**REQUIRED ACTION**
This exercise calls for an exact copy of the listing, with no pictures kept.
### DATA SECTION
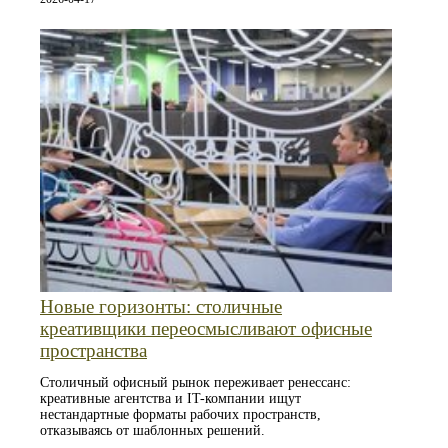
Новые горизонты: столичные
креативщики переосмысливают офисные
пространства
Столичный офисный рынок переживает ренессанс:
креативные агентства и IT-компании ищут
нестандартные форматы рабочих пространств,
отказываясь от шаблонных решений.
######
**SOLUTION TO THE PROBLEM**
Новые горизонты: столичные
креативщики переосмысливают офисные
пространства
Столичный офисный рынок переживает ренессанс:
креативные агентства и IT-компании ищут
нестандартные форматы рабочих пространств,
отказываясь от шаблонных решений.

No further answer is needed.